RxLoutre commented 8 years ago

Hi Brian ! So my first try with thoses parameters : canu -p suzukii -d /media/loutre/SUZUKII/canu_assembly genomeSize=220000000 -pacbio-raw /media/DATAPART1/Documents/suzukii_assembly/pacbio_reads/filtered_subreads.fastq -minReadLength=14000 -stopOnReadQuality=0 -minOverlapLength=7000 has just finished.

I tried to compare the canu results (stored in suzukii.contigs.fasta if I'm right) with some others D. suzukii assembly :

quast_canu_falcon_ngs

So here attached the results of quast analysis. It seems the canu assembly is not that good, compared with theses metrics. I think that the N50, the largest contig and the number of contigs can be better.

Should I try with different parameters ? Should I try to polish it or something to see if the results get better ?

Thanks for your answers !

Cheers,

Roxane

skoren commented 8 years ago

It's possible the filters on read length and overlap length were too aggressive to get a good assembly. You can check the histogram file in trimming/suzukii.gkpStore/readlengths.txt that will tell you how long your corrected reads are. I would guess you ended up with too little coverage for a good assembly. It is also possible to adjust parameters if your genome is heterozygous.

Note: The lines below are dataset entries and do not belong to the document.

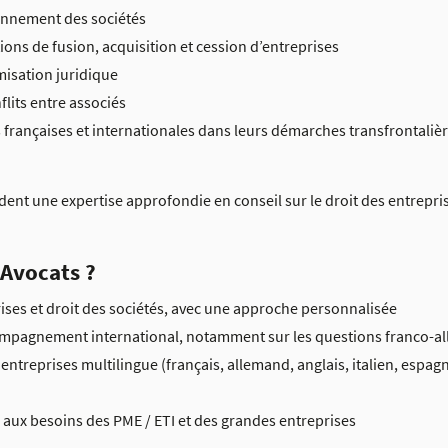
onnement des sociétés
ns de fusion, acquisition et cession d’entreprises
misation juridique
flits entre associés
rançaises et internationales dans leurs démarches transfrontaliè
dent une expertise approfondie en conseil sur le droit des entrepris
 Avocats ?
rises et droit des sociétés, avec une approche personnalisée
mpagnement international, notamment sur les questions franco-a
entreprises multilingue (français, allemand, anglais, italien, espagn
 aux besoins des PME / ETI et des grandes entreprises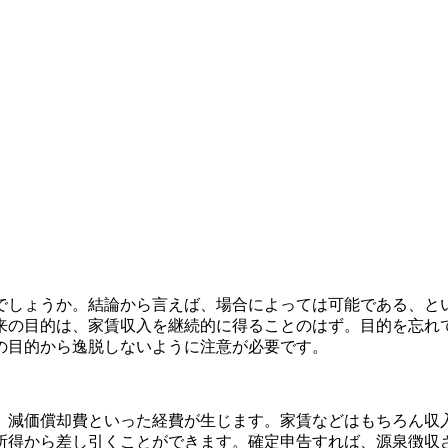
でしょうか。結論から言えば、場合によっては可能である、と
来の目的は、家賃収入を継続的に得ることのはず。目的を忘れ
の目的から逸脱しないように注意が必要です。
、減価償却費といった経費が生じます。家賃などはもちろん収
所得から差し引くことができます。確定申告すれば、源泉徴収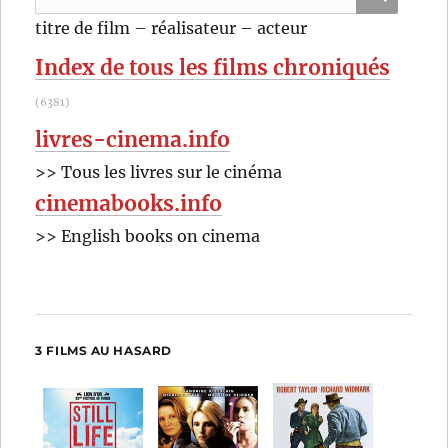
pour
RECHER
OK
titre de film – réalisateur – acteur
:
Index de tous les films chroniqués
(6381)
livres-cinema.info
>> Tous les livres sur le cinéma
cinemabooks.info
>> English books on cinema
3 FILMS AU HASARD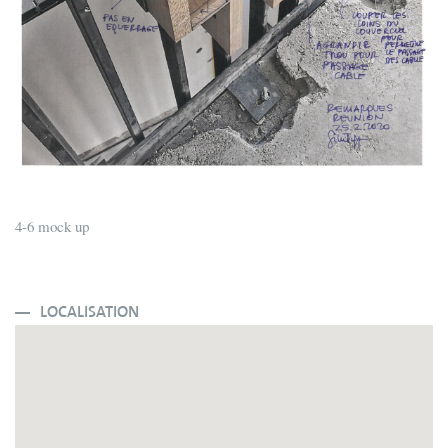
4-6 mock up
LOCALISATION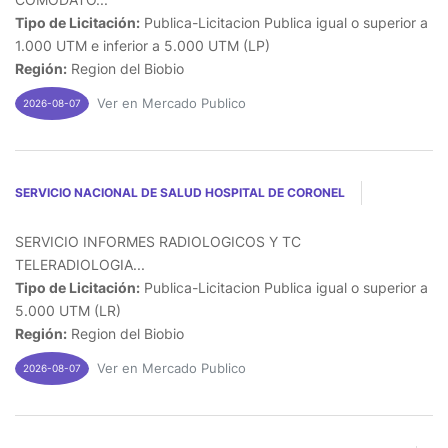
Tipo de Licitación:
Publica-Licitacion Publica igual o superior a
1.000 UTM e inferior a 5.000 UTM (LP)
Región:
Region del Biobio
Ver en Mercado Publico
2026-08-07
SERVICIO NACIONAL DE SALUD HOSPITAL DE CORONEL
SERVICIO INFORMES RADIOLOGICOS Y TC
TELERADIOLOGIA...
Tipo de Licitación:
Publica-Licitacion Publica igual o superior a
5.000 UTM (LR)
Región:
Region del Biobio
Ver en Mercado Publico
2026-08-07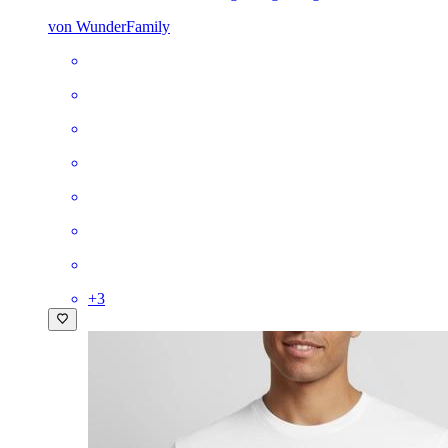
von WunderFamily
+
3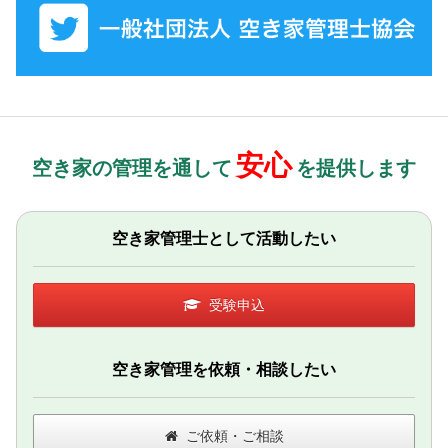
安心
空き家の管理を通して
を提供します
空き家管理士として活動したい
受験申込
空き家管理を依頼・相談したい
ご依頼・ご相談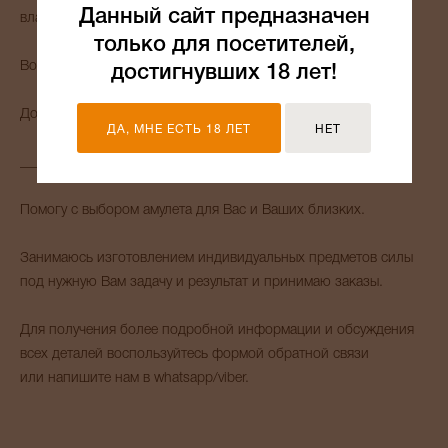
Данный сайт предназначен
владельцем.
только для посетителей,
Возможно приобретение оберега в подарок.
достигнувших 18 лет!
Доставка осуществляется по всему МИРУ.
ДА, МНЕ ЕСТЬ 18 ЛЕТ
НЕТ
_______
Помогу с выбором амулета для Вас и Ваших близких.
Занимаюсь изготовлением индивидуальных предметов силы
под нужную Вам задачу и результат и принимаю заказы.
Для получения более подробной информации и обсуждения
всех деталей воспользуйтесь формой обратной связи
или напишите нам в whatsapp/viber.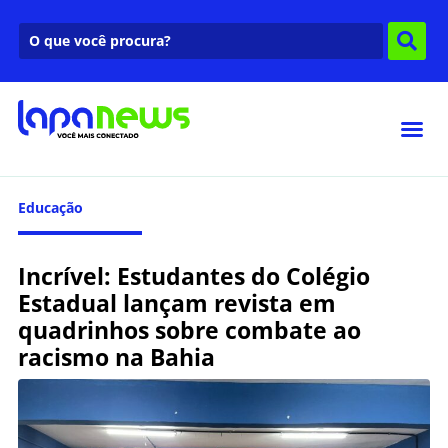
Educação
Incrível: Estudantes do Colégio
Estadual lançam revista em
quadrinhos sobre combate ao
racismo na Bahia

If you are able to share the data, you can upload it to ftp://ftp.cbcb.umd.edu/incoming/sergek and we can locally take a look at the data.

RxLoutre commented 8 years ago

readlengthhistogram.txt

Hi skoren ! Here attached the readLength histogramm after trimming, so well yes I suppose that we lost a lot of reads. I launched this morning the same analysis but with a minReadLength of 7000 and a miOverlapp of 3500, so I can just see how it affects the assembly quality. What do you think about it ?

Cheers,

Roxane

skoren commented 8 years ago

I would keep the overlap size relatively low, 1000, and set the minimum read length to 7000 or 10000 (whichever fits on your file system).

RxLoutre commented 8 years ago

Thanks for your help ! I'm going to try with theses parameters.